Maybe I was just farting in the wind at that point.  Maybe it was just the expectation of what was to come.  But we needn't have worried, because come it definitely did.  Like a goddamn thunderstorm.  Like the money shot at the end, and in the next ten minutes we'd all lost our minds.  Not quite departed from reality, but certainly free and forgetful of its stresses.  Everything that mattered was immediate and in the present, not the week past, nor the week approaching.  We were just prancing that acid-molly hippy dance, the twenty of us in the living room, frolicking through the tinsel and massaging the balloons, kicking them up off the ground.  It was a mind-racing riot in the blue light, and TV screen kept melting and swirling in some vortex abyss of rainbowed colors.  It was wild and overwhelming, but we all kept each other grounded and laughing uncontrollably, especially us acid kids.  And thank god for that, because that's something not too difficult to loose yourself in when you're all alone.  It's easy to the untrained mind when the feeling's still foreign.

I was getting the grip of it though, and the lights from the glow sticks streaked through my dilated eyes as we danced.  Others began to trickle in as the hour crept closer to midnight, friends who had gotten the memo.  They joined our wild rumpus and meshed seamlessly, so that the group was just one dancing entity that kept growing bigger and bigger as the night progressed.  Spliffs and blunts and beers, and Carnivale-esque masks and face paint came out of nowhere, and we reveled in everything, high and excited and in love the lives we were living and every friend around us.  Time didn't stop or slow down so much as to just didn't matter anymore, and that night went on forever until it was over, and we were all laying in a dazed, face-painted heap on the living room floor, smoking spliffs and rubbing each other.  Monster was in awe, with her shirt off, dragging her fingers back and forth from bra to waistline.  Dillon was still up dancing because, well, as he put it, "I can't stop, not now.  Just a few more songs."
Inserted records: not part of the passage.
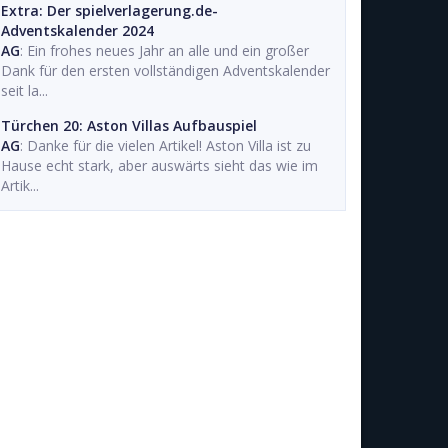
Extra: Der spielverlagerung.de-
Adventskalender 2024
AG
: Ein frohes neues Jahr an alle und ein großer
Dank für den ersten vollständigen Adventskalender
seit la...
Türchen 20: Aston Villas Aufbauspiel
AG
: Danke für die vielen Artikel! Aston Villa ist zu
Hause echt stark, aber auswärts sieht das wie im
Artik...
They were all slow songs at that point, but he just kept rage dancing with that one-two step and his arms moving and his eyes bugging out of his head.  He might've gone a little overboard.  Not seriously, but in that silly way where he was sucking down water and beer like breast-milk mid-dance.  And me?  Why, I think I hit it right on the head, and I just laid there on my back with my eyes closed behind my sunglasses, smiling as BB ran her hand through my hair on repeat, as she did with Grant's.  Sleep had lost it's way though, and wasn't even close yet.